What do you get when you put "plain old risk management on steroids?"[@@]
Enterprise risk management, quipped James Kallman, president of Kallman Consulting Services, Lakeway, Texas, who then talked about the importance of using the new, "more holistic, ERM approach to managing financial and strategic risks.
Kallman and other insurance experts discussed the new approach here earlier this week during KPMG L.L.P.'s annual insurance industry conference.
Don Watson, vice president of enterprise risk management with ACE, Hamilton, Bermuda, said good reasons for an insurer to implement ERM include the need to identify risk and the need to establish a company's appetite for risk.

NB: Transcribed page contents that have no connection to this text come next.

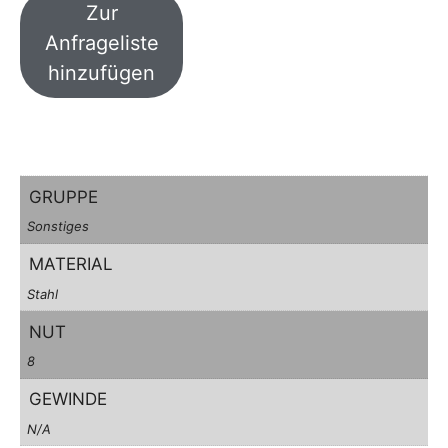
Zur
Anfrageliste
hinzufügen
GRUPPE
Sonstiges
MATERIAL
Stahl
NUT
8
GEWINDE
N/A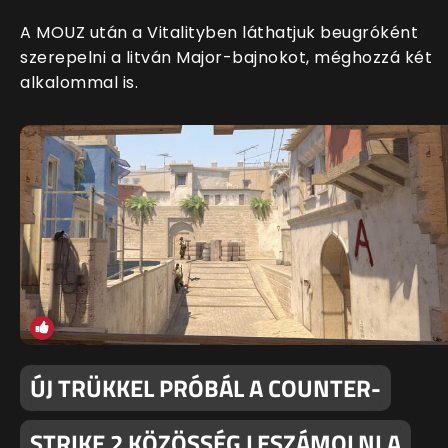
A MOUZ után a Vitalityben láthatjuk beugróként
szerepelni a litván Major-bajnokot, méghozzá két
alkalommal is.
ÚJ TRÜKKEL PRÓBÁL A COUNTER-
STRIKE 2 KÖZÖSSÉG LESZÁMOLNI A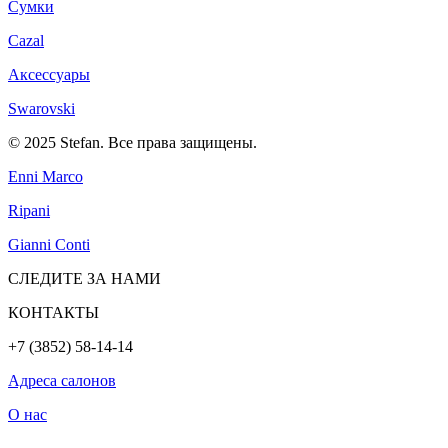
Сумки
Cazal
Аксессуары
Swarovski
© 2025 Stefan. Все права защищены.
Enni Marco
Ripani
Gianni Conti
СЛЕДИТЕ ЗА НАМИ
КОНТАКТЫ
+7 (3852) 58-14-14
Адреса салонов
О нас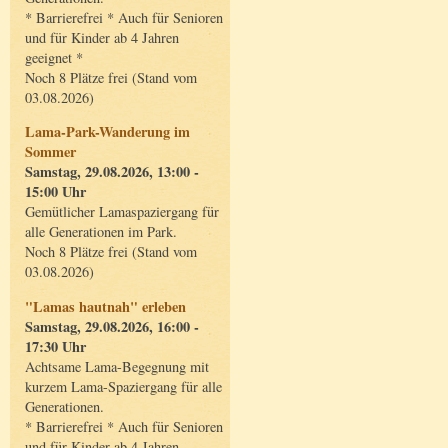
* Barrierefrei * Auch für Senioren
und für Kinder ab 4 Jahren
geeignet *
Noch 8 Plätze frei (Stand vom
03.08.2026)
Lama-Park-Wanderung im
Sommer
Samstag, 29.08.2026, 13:00 -
15:00 Uhr
Gemütlicher Lamaspaziergang für
alle Generationen im Park.
Noch 8 Plätze frei (Stand vom
03.08.2026)
"Lamas hautnah" erleben
Samstag, 29.08.2026, 16:00 -
17:30 Uhr
Achtsame Lama-Begegnung mit
kurzem Lama-Spaziergang für alle
Generationen.
* Barrierefrei * Auch für Senioren
und für Kinder ab 4 Jahren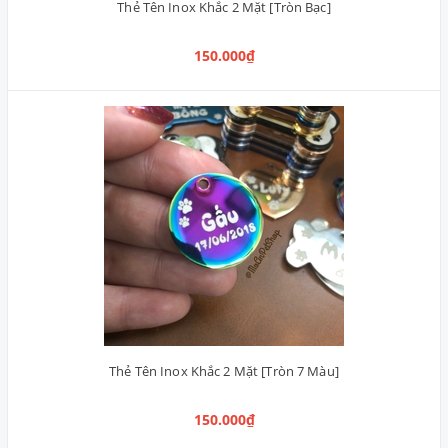
Thẻ Tên Inox Khắc 2 Mặt [Tròn Bạc]
150.000₫
Thẻ Tên Inox Khắc 2 Mặt [Tròn 7 Màu]
150.000₫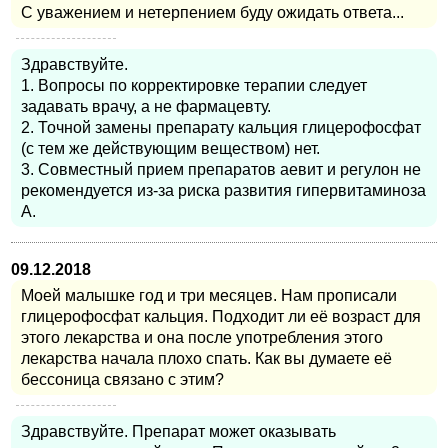
С уважением и нетерпением буду ожидать ответа...
Здравствуйте.
1. Вопросы по корректировке терапии следует
задавать врачу, а не фармацевту.
2. Точной замены препарату кальция глицерофосфат
(с тем же действующим веществом) нет.
3. Совместный прием препаратов аевит и регулон не
рекомендуется из-за риска развития гипервитаминоза
А.
09.12.2018
Моей малышке год и три месяцев. Нам прописали
глицерофосфат кальция. Подходит ли её возраст для
этого лекарства и она после употребления этого
лекарства начала плохо спать. Как вы думаете её
бессоница связано с этим?
Здравствуйте. Препарат может оказывать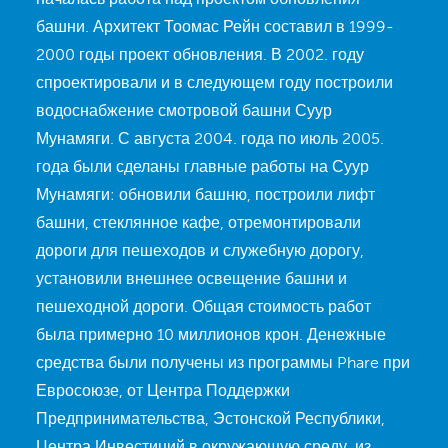
башни. Архитект Тоомас Рейн составил в 1999-
2000 годы проект обновления. В 2002. году
спроектировали и в следующем году построили
водоснабжение смотровой башни Суур
Мунамяги. С августа 2004. года по июль 2005.
года были сделаны главные работы на Суур
Мунамяги: обновили башню, построили лифт
башни, стеклянное кафе, отремонтировали
дороги для пешеходов и служебную дорогу,
установили внешнее освещение башни и
пешеходной дороги. Общая стоимость работ
была примерно 10 миллионов крон. Денежные
средства были получены из программы Phare при
Евросоюзе, от Центра Поддержки
Предпринимательства, Эстонской Республики,
Центра Инвестиций в окружающую среду, из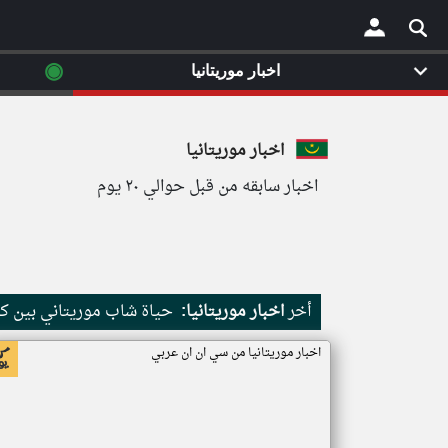
◉
اخبار موريتانيا
×
اخبار موريتانيا
اخبار سابقه من قبل حوالي ٢٠ يوم
أخر
اخبار موريتانيا:
حياة شاب موريتاني بين كث
اخبار موريتانيا من سي ان ان عربي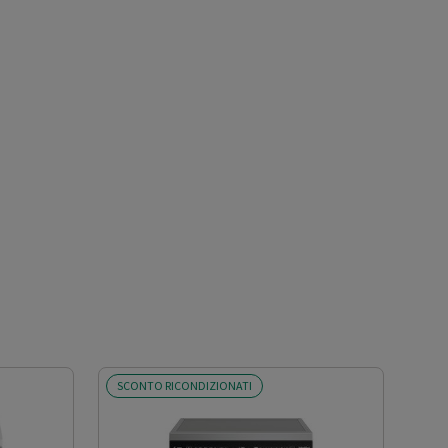
SCONTO RICONDIZIONATI
SCO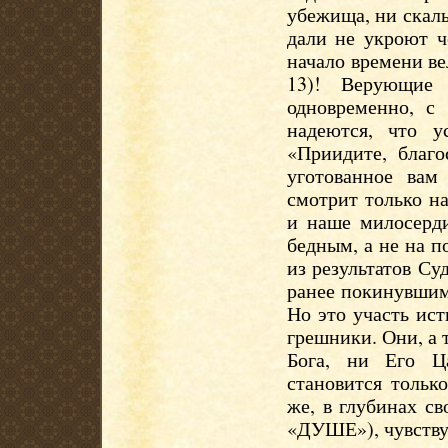
убежища, ни скалы
дали не укроют ч
начало времени ве
13)! Верующие
одновременно, с
надеются, что 
«Приидите, благо
уготованное вам
смотрит только н
и наше милосерд
бедным, а не на п
из результатов Су
ранее покинувшими
Но это участь ис
грешники. Они, а т
Бога, ни Его Ц
становится тольк
же, в глубинах св
«ДУШЕ»), чувству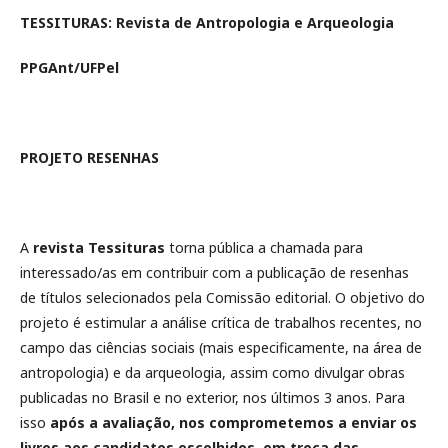
TESSITURAS: Revista de Antropologia e Arqueologia
PPGAnt/UFPel
PROJETO RESENHAS
A
revista Tessituras
torna pública a chamada para
interessado/as em contribuir com a publicação de resenhas
de títulos selecionados pela Comissão editorial. O objetivo do
projeto é estimular a análise crítica de trabalhos recentes, no
campo das ciências sociais (mais especificamente, na área de
antropologia) e da arqueologia, assim como divulgar obras
publicadas no Brasil e no exterior, nos últimos 3 anos. Para
isso
após a avaliação, nos comprometemos a enviar os
livros aos candidatos escolhidos, em troca das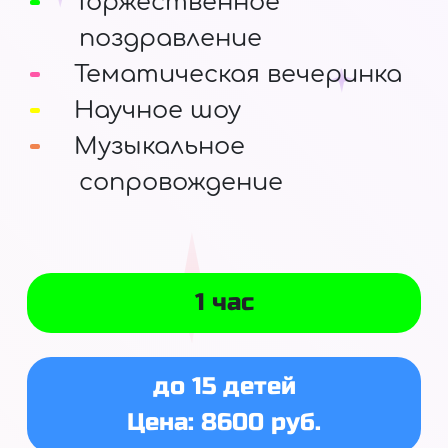
Торжественное
поздравление
Тематическая вечеринка
Научное шоу
Музыкальное
сопровождение
1 час
до 15 детей
Цена: 8600 руб.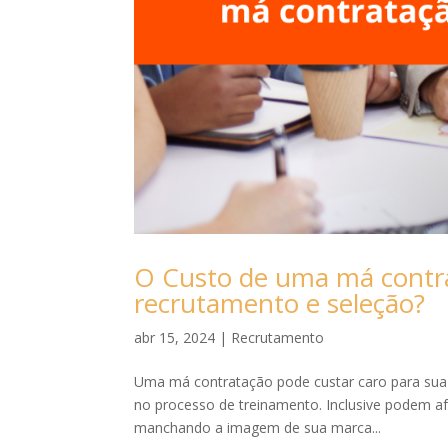
O Custo de uma má contra
recrutamento e seleção?
abr 15, 2024
|
Recrutamento
Uma má contratação pode custar caro para sua 
no processo de treinamento. Inclusive podem af
manchando a imagem de sua marca...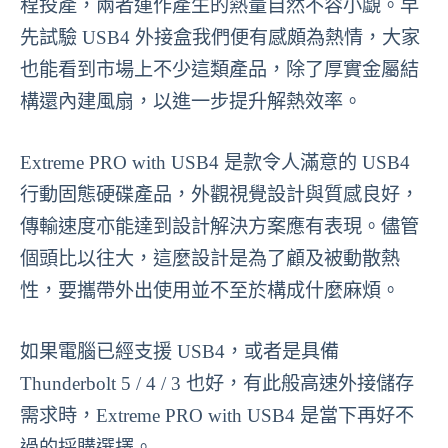
程投產，兩者運作產生的熱量自然不容小覷。早
先試驗 USB4 外接盒我們便有感頗為熱情，大家
也能看到市場上不少這類產品，除了厚實金屬結
構還內建風扇，以進一步提升解熱效率。
Extreme PRO with USB4 是款令人滿意的 USB4
行動固態硬碟產品，外觀視覺設計與質感良好，
傳輸速度亦能達到設計解決方案應有表現。儘管
個頭比以往大，這麼設計是為了顧及被動散熱
性，要攜帶外出使用並不至於構成什麼麻煩。
如果電腦已經支援 USB4，或者是具備
Thunderbolt 5 / 4 / 3 也好，有此般高速外接儲存
需求時，Extreme PRO with USB4 是當下再好不
過的採購選擇。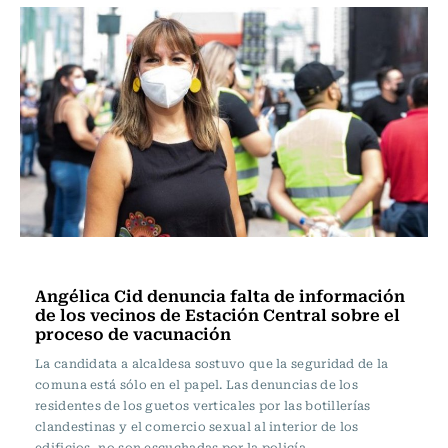
Actualidad
Angélica Cid denuncia falta de información
de los vecinos de Estación Central sobre el
proceso de vacunación
La candidata a alcaldesa sostuvo que la seguridad de la
comuna está sólo en el papel. Las denuncias de los
residentes de los guetos verticales por las botillerías
clandestinas y el comercio sexual al interior de los
edificios, no son escuchadas por la policía.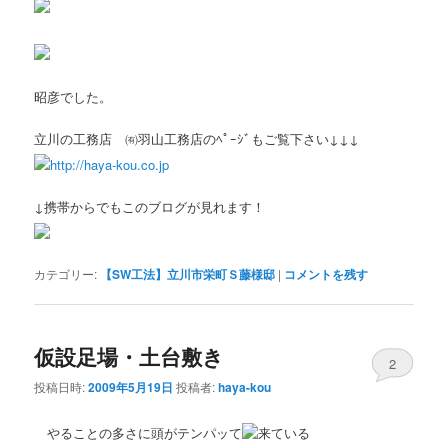
昭彦でした。
立川の工務店 ㈲羽山工務店のﾍﾟｰｼﾞもご覧下さい↓↓↓
http://haya-kou.co.jp
↓携帯からでもこのブログが見れます！
カテゴリー:
【SW工法】立川市栄町Ｓ藤様邸
|
コメントを残す
仮設足場・土台敷き
2
投稿日時:
2009年5月19日
投稿者:
haya-kou
やることの多さに頭がテンパッて
来ている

Watson cited the risk that a court battle over a claim dispute could hurt an insurer's finances and reputation as an example the importance of broad efforts to assess risk. "We are selling our promise to pay," Watson said. "The minute that is called into question, then it raises questions about the viability of a company."
Watson gave real estate investments as another example of the value of ERM. An insurer might say it invests in real estate because of opportunities in that market, but a more useful answer would address why a company could accept real estate market risk and how that risk relates to a range of investment risks, Watson said.
Gideon Pell, chief risk officer at New York Life Insurance Company, New York, said the rating agencies are taking more of an interest in ERM. In fact, he added, he had just come from a meeting with Moody's Investors Service, New York, about the issue.
Pell talked about the shift toward "stochastic" testing of large numbers of possible risk scenarios and away from simple risk-estimation formulas.